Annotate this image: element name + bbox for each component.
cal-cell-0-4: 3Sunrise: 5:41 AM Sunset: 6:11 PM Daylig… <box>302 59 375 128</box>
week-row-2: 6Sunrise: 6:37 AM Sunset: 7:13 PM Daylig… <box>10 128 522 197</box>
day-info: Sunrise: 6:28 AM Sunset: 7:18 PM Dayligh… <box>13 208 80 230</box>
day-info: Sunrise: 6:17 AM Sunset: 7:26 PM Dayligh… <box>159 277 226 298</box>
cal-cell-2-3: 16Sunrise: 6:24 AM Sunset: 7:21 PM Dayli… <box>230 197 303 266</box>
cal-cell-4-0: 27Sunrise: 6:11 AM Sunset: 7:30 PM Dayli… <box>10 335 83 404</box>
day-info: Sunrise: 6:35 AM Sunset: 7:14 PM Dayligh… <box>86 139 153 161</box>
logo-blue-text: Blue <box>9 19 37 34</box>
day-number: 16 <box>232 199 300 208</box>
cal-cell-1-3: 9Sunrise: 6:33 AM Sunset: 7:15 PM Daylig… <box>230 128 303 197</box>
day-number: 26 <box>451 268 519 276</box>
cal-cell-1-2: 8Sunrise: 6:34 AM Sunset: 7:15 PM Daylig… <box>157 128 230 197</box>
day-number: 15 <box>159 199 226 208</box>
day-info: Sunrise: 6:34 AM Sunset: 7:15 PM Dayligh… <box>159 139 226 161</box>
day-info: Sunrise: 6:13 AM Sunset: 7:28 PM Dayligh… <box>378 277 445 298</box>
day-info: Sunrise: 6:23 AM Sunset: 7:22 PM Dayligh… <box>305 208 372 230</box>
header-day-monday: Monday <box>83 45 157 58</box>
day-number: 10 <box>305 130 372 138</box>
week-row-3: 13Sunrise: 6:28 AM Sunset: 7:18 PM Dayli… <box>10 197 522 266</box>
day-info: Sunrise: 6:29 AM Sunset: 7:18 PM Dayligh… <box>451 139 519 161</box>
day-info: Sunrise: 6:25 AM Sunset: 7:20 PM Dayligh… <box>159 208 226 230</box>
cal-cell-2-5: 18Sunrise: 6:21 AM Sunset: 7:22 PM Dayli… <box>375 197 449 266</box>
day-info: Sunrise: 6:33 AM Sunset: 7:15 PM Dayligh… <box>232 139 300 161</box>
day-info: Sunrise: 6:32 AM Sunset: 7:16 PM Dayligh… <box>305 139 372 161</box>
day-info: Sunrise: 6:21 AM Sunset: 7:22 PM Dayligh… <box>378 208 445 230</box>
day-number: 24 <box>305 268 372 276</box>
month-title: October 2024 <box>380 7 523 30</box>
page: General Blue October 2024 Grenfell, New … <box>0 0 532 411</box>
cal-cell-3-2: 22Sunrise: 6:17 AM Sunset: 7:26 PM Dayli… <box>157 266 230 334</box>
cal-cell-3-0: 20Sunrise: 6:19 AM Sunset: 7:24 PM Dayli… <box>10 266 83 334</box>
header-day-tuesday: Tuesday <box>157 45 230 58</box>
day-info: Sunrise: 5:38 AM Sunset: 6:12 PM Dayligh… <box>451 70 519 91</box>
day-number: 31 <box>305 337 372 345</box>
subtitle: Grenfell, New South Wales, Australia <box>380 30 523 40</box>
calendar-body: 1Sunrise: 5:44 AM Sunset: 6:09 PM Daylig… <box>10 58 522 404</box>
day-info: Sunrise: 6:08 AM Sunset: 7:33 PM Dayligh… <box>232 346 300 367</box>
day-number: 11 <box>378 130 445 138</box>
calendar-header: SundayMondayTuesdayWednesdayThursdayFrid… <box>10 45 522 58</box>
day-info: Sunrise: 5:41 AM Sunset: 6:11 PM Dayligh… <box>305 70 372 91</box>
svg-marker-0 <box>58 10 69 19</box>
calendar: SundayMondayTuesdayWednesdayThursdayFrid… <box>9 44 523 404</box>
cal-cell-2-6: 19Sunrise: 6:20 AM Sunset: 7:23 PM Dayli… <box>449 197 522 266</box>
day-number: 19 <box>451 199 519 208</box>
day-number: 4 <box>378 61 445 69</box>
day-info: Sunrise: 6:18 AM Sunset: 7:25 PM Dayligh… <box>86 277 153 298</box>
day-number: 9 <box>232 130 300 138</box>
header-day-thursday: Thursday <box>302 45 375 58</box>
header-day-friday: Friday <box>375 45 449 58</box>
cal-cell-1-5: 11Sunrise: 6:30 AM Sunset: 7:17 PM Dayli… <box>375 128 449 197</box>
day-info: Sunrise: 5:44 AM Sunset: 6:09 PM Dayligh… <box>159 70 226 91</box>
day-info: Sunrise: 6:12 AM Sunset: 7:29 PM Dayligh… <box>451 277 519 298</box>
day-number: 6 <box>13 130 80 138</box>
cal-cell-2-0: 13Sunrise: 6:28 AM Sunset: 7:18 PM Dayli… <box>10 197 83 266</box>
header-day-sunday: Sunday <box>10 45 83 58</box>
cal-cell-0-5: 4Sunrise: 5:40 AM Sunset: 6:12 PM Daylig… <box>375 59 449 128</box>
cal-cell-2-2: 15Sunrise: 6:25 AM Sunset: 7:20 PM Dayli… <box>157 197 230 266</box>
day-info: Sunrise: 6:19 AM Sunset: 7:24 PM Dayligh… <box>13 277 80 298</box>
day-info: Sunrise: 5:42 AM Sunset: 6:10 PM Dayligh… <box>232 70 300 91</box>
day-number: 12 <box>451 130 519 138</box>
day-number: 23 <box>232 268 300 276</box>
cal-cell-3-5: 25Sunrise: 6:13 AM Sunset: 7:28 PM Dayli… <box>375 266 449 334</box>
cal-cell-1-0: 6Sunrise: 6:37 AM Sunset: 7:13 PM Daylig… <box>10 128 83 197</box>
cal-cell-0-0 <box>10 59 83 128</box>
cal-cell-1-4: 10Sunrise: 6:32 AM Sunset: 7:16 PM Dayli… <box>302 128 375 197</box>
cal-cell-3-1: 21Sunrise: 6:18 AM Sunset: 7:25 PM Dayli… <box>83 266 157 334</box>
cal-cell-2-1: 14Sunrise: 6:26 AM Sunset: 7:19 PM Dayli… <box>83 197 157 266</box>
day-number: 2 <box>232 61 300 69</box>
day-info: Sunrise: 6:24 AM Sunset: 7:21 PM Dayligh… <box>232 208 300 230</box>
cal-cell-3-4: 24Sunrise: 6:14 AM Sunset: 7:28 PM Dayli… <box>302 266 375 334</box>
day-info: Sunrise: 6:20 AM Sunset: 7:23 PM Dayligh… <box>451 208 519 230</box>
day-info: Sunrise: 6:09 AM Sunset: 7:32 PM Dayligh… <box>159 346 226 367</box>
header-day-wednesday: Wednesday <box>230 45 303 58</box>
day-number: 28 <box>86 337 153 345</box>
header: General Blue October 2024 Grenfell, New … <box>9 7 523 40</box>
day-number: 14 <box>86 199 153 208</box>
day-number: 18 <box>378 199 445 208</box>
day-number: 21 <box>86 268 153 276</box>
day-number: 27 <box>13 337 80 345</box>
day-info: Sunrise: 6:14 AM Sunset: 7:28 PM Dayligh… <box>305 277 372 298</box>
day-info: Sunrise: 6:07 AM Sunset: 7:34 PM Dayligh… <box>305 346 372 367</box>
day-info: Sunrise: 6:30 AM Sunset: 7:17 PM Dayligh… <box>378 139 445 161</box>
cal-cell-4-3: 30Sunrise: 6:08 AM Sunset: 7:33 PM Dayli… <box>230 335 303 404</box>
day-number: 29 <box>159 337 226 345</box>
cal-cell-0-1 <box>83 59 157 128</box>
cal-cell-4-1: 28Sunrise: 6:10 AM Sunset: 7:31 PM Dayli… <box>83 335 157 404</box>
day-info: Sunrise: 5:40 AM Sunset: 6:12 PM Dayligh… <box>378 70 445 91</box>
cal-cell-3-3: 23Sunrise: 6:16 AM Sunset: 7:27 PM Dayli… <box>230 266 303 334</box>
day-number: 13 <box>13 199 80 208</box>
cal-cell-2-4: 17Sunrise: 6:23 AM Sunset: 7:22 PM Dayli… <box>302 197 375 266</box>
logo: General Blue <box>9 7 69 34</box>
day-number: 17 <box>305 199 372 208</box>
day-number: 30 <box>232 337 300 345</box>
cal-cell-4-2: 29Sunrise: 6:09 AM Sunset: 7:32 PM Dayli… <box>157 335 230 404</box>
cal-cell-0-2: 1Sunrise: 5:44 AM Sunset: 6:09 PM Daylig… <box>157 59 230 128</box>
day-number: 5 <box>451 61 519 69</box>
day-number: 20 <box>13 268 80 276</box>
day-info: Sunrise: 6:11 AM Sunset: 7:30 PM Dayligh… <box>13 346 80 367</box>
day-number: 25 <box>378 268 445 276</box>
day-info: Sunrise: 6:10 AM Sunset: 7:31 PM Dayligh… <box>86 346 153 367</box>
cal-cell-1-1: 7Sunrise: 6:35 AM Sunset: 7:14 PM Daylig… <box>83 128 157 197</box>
══════
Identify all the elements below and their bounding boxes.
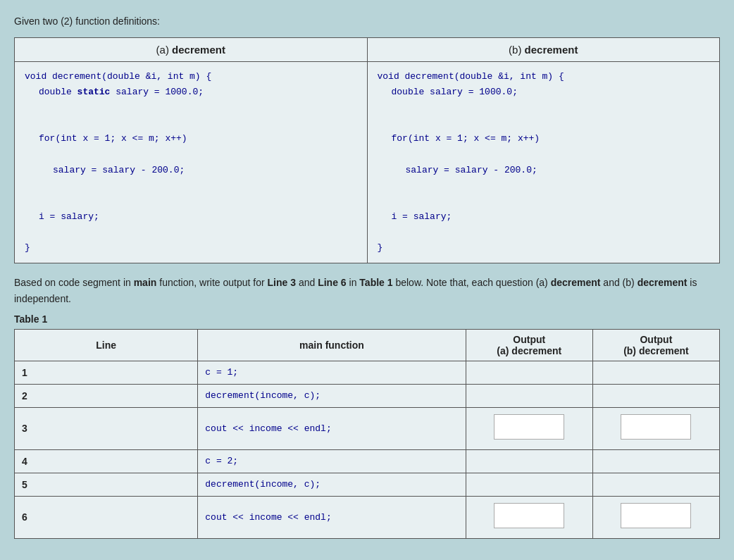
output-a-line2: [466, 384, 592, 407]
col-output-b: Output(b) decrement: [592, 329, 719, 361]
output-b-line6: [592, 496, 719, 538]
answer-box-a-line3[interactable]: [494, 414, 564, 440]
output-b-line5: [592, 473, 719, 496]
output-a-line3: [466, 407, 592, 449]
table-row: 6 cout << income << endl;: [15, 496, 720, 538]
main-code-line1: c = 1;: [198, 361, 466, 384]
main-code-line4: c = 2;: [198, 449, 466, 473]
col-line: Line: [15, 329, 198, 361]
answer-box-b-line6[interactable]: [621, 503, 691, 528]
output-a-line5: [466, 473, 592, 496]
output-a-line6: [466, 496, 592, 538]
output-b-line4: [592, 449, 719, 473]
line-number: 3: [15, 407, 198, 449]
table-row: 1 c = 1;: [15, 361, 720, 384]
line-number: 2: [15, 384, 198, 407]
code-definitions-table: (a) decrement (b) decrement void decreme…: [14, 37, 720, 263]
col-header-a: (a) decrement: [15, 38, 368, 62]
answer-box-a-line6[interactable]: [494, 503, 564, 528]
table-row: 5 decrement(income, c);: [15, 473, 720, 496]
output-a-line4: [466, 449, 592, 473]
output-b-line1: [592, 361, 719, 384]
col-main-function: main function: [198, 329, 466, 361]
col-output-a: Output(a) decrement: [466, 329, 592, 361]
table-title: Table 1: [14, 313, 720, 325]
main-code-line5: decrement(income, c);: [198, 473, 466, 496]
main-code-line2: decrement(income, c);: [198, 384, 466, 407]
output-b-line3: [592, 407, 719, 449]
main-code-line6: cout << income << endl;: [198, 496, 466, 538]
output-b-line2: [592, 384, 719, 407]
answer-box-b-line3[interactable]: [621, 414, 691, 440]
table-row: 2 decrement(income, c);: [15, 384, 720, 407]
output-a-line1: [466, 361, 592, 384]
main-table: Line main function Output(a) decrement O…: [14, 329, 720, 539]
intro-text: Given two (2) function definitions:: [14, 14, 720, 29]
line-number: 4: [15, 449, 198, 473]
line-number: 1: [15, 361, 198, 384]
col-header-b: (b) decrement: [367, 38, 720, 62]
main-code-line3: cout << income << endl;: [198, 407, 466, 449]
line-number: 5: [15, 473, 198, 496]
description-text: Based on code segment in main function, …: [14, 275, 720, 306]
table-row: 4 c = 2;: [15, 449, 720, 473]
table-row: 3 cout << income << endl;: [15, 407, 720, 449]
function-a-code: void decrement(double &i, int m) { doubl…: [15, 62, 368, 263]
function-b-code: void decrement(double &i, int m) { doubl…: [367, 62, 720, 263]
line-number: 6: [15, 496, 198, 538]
══════
PROBLEM DESCRIPTION:
A line counts if it contains the string "Blue"; report how many lines in the material do, giving only the number.

ANSWER SPACE:
4